> _Exercise objective_
From the entries below, copy each line in which the word "Telefon" occurs.

> _Information provided_
○ ○ ○

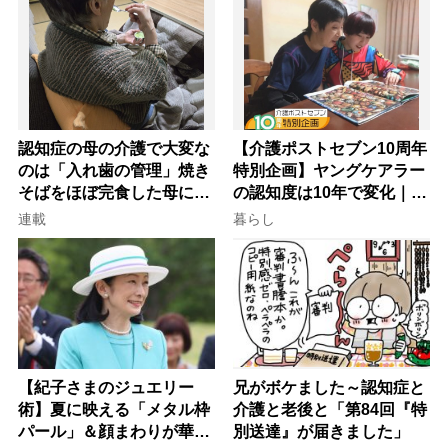
認知症の母の介護で大変な
【介護ポストセブン10周年
のは「入れ歯の管理」焼き
特別企画】ヤングケアラー
そばをほぼ完食した母に息
の認知度は10年で変化｜流
子が血の気が引いた理由
行語大賞にノミネート、法
連載
暮らし
律にも明記されたが果たし
て現在は？
【紀子さまのジュエリー
兄がボケました～認知症と
術】夏に映える「メタル枠
介護と老後と「第84回『特
パール」＆顔まわりが華や
別送達』が届きました」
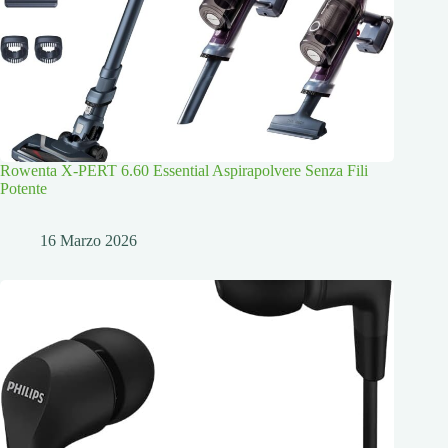
Rowenta X-PERT 6.60 Essential Aspirapolvere Senza Fili
Potente
16 Marzo 2026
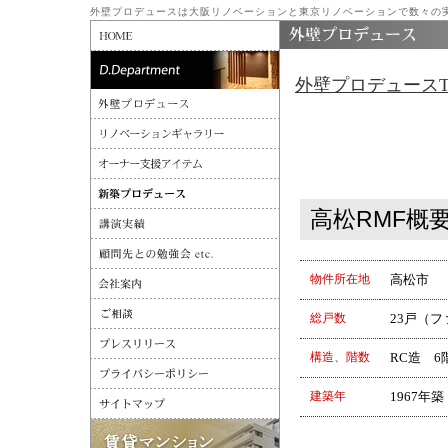
外壁プロデュースは大阪リノベーションと東京リノベーションで数々の
外壁プロデュースT
高松RMF概
物件所在地
高松市
総戸数
23戸（
構造、階数
RC造 6
建築年
1967年築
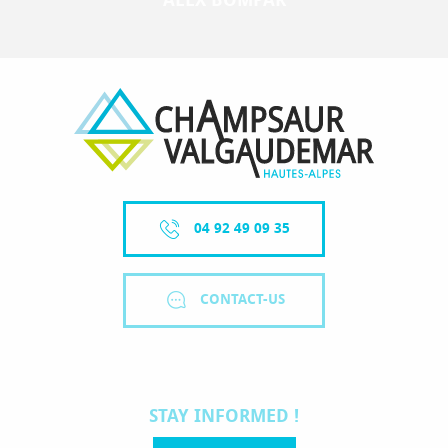
04 92 49 09 35
CONTACT-US
STAY INFORMED !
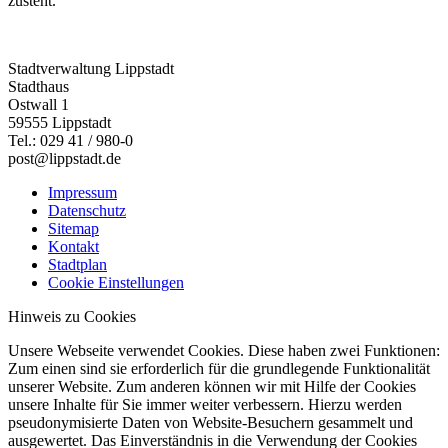
zusteht.
Stadtverwaltung Lippstadt
Stadthaus
Ostwall 1
59555 Lippstadt
Tel.: 029 41 / 980-0
post@lippstadt.de
Impressum
Datenschutz
Sitemap
Kontakt
Stadtplan
Cookie Einstellungen
Hinweis zu Cookies
Unsere Webseite verwendet Cookies. Diese haben zwei Funktionen:
Zum einen sind sie erforderlich für die grundlegende Funktionalität
unserer Website. Zum anderen können wir mit Hilfe der Cookies
unsere Inhalte für Sie immer weiter verbessern. Hierzu werden
pseudonymisierte Daten von Website-Besuchern gesammelt und
ausgewertet. Das Einverständnis in die Verwendung der Cookies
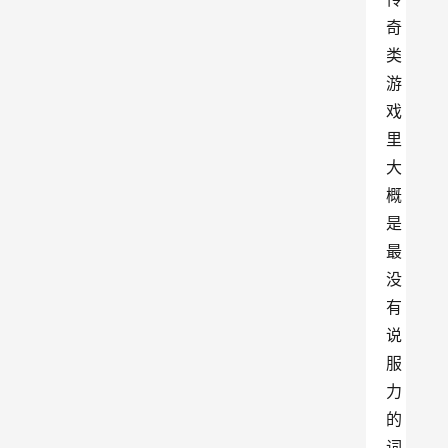
奇
类
游
戏
里
大
概
是
最
没
有
说
服
力
的
词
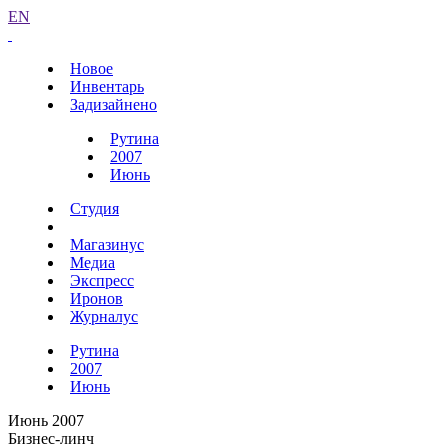
EN
Новое
Инвентарь
Задизайнено
Рутина
2007
Июнь
Студия
Магазинус
Медиа
Экспресс
Иронов
Журналус
Рутина
2007
Июнь
Июнь 2007
Бизнес-линч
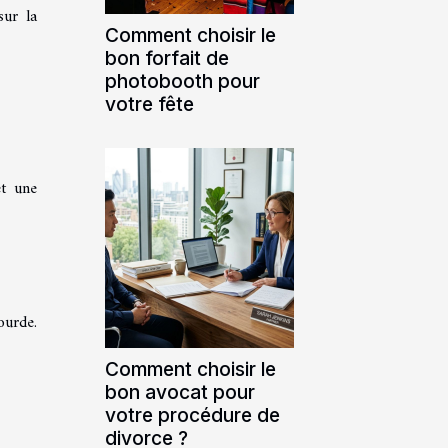
sur la
Comment choisir le
bon forfait de
photobooth pour
votre fête
et une
ourde.
Comment choisir le
bon avocat pour
votre procédure de
divorce ?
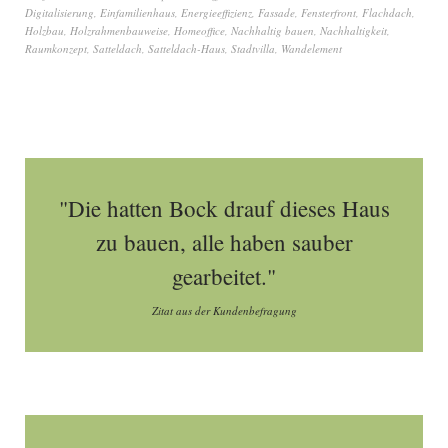
Digitalisierung
,
Einfamilienhaus
,
Energieeffizienz
,
Fassade
,
Fensterfront
,
Flachdach
,
Holzbau
,
Holzrahmenbauweise
,
Homeoffice
,
Nachhaltig bauen
,
Nachhaltigkeit
,
Raumkonzept
,
Satteldach
,
Satteldach-Haus
,
Stadtvilla
,
Wandelement
"Die hatten Bock drauf dieses Haus
zu bauen, alle haben sauber
gearbeitet."
Zitat aus der Kundenbefragung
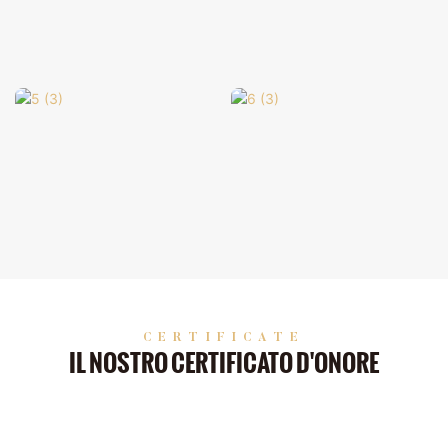
CERTIFICATE
IL NOSTRO CERTIFICATO D'ONORE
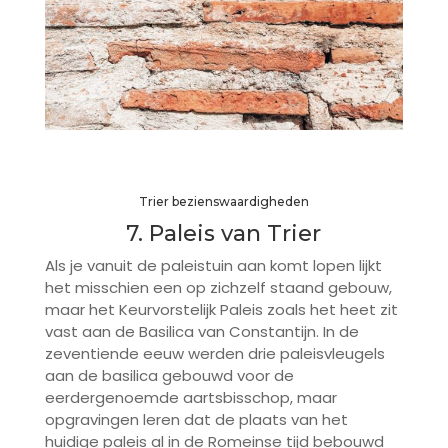
Trier bezienswaardigheden
7. Paleis van Trier
Als je vanuit de paleistuin aan komt lopen lijkt
het misschien een op zichzelf staand gebouw,
maar het Keurvorstelijk Paleis zoals het heet zit
vast aan de Basilica van Constantijn. In de
zeventiende eeuw werden drie paleisvleugels
aan de basilica gebouwd voor de
eerdergenoemde aartsbisschop, maar
opgravingen leren dat de plaats van het
huidige paleis al in de Romeinse tijd bebouwd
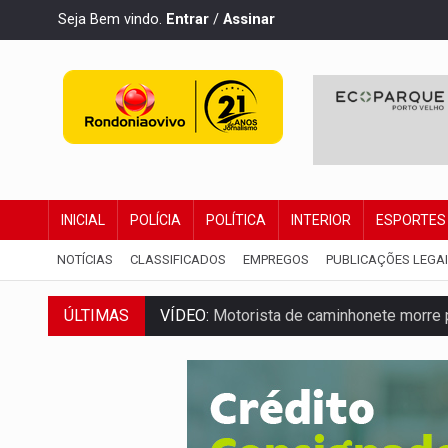
Seja Bem vindo.
Entrar
/
Assinar
INICIAL
POLÍCIA
POLÍTICA
INTERIOR
ESPORTES
NOTÍCIAS
CLASSIFICADOS
EMPREGOS
PUBLICAÇÕES LEGA
ÚLTIMAS
LAZER:
Seis lugares gratuitos para apro
VÍDEO:
FTICCO e Força Tática prendem 
INCLUSÃO:
Prefeitura fortalece parceri
DEFESA:
Exército testa inovações no com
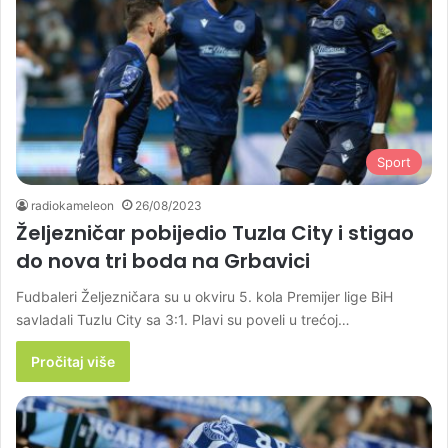
Sport
radiokameleon
26/08/2023
Željezničar pobijedio Tuzla City i stigao
do nova tri boda na Grbavici
Fudbaleri Željezničara su u okviru 5. kola Premijer lige BiH
savladali Tuzlu City sa 3:1. Plavi su poveli u trećoj…
Pročitaj više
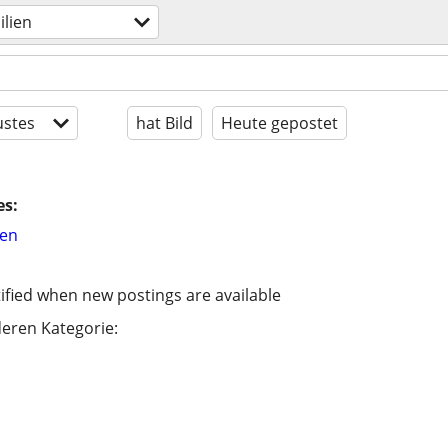
lien
stes
hat Bild
Heute gepostet
es:
hen
ified when new postings are available
eren Kategorie:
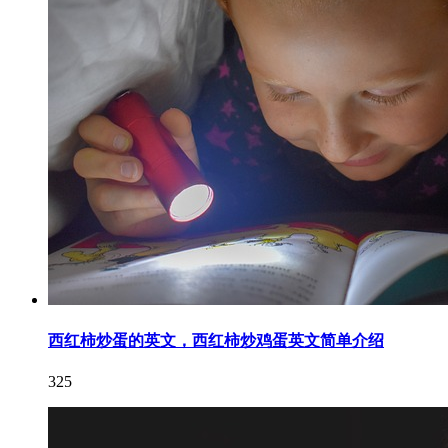
西红柿炒蛋的英文，西红柿炒鸡蛋英文简单介绍
325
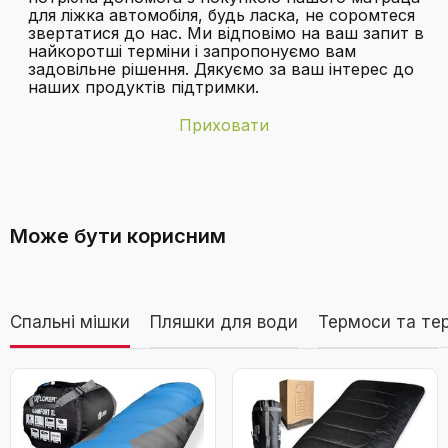
для ліжка автомобіля, будь ласка, не соромтеся
звертатися до нас. Ми відповімо на ваш запит в
найкоротші терміни і запропонуємо вам
задовільне рішення. Дякуємо за ваш інтерес до
наших продуктів підтримки.
Приховати
Бренд
Ciremiv
З чого складається повний комплект
Батарейки в
Ні
аксесуарів, що постачається з
комплекті
Може бути корисним
матрацом?
Використання
Повітряний матрац з повітряним насосом,
Матрац для кемпінгу, Надувний матрац для
Дивитися відео
кемпінгу, Намет на даху автомобіля,
Надувний диван
Спальні мішки
Пляшки для води
Термоси та те
Автомобільний надувний матрац Ciremiv з
Властивості
повним комплектом аксесуарів для
Двоклапанні, з флокованим верхом, надувні,
двосторонні, регульовані
кемпінгу, герметичний, зручний і міцний, з
насосом, для SUV, мінівенів, MPV,
автоподорожей та даху намету
Колір
Двосторонній флокировочний зелений сірий
Який матеріал використовується для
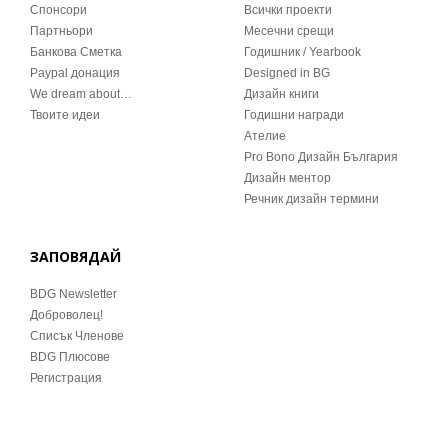
Спонсори
Всички проекти
Партньори
Месечни срещи
Банкова Сметка
Годишник / Yearbook
Paypal донация
Designed in BG
We dream about…
Дизайн книги
Твоите идеи
Годишни награди
Ателие
Pro Bono Дизайн България
Дизайн ментор
Речник дизайн термини
ЗАПОВЯДАЙ
BDG Newsletter
Доброволец!
Списък Членове
BDG Плюсове
Регистрация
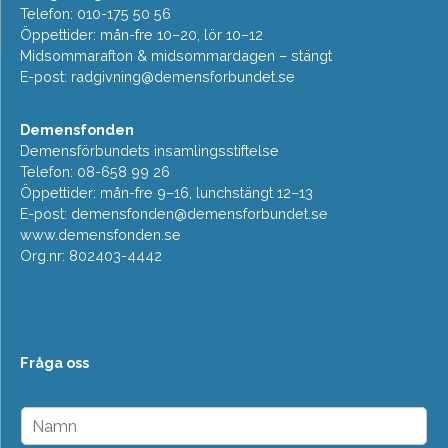
Telefon: 010-175 50 56
Öppettider: mån-fre 10–20, lör 10–12
Midsommarafton & midsommardagen – stängt
E-post:
radgivning@demensforbundet.se
Demensfonden
Demensförbundets insamlingsstiftelse
Telefon: 08-658 99 26
Öppettider: mån-fre 9–16, lunchstängt 12–13
E-post:
demensfonden@demensforbundet.se
www.demensfonden.se
Org.nr: 802403-4442
Fråga oss
N
a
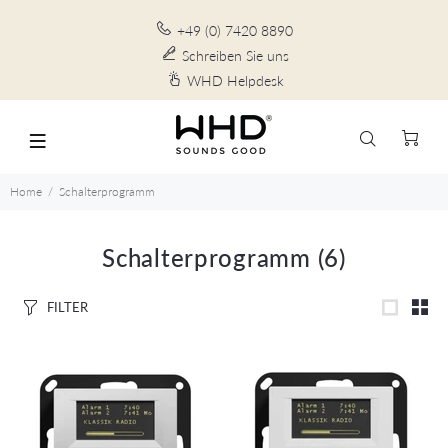
+49 (0) 7420 8890
Schreiben Sie uns
WHD Helpdesk
Home
Schalterprogramm
Schalterprogramm
(6)
FILTER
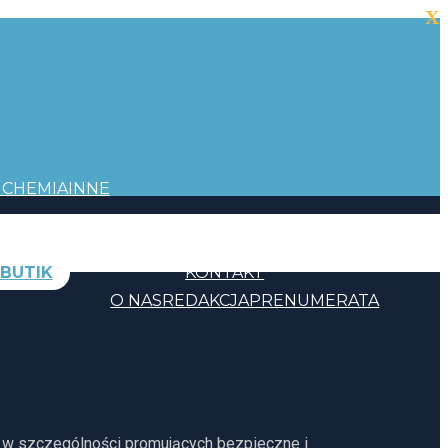
X
I
CHEMIA
INNE
BUTIK
KONTAKT
O NAS
REDAKCJA
PRENUMERATA
, w szczególności promujących bezpieczne i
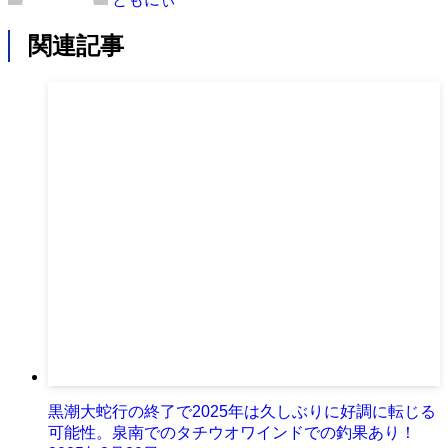
関連記事
黒潮大蛇行の終了で2025年は久しぶりに好調に転じる
可能性。泉南でのタチウオワインドでの釣果あり！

○ ○ ○

> _Answer_
Telefon: 010-175 50 56
Telefon: 08-658 99 26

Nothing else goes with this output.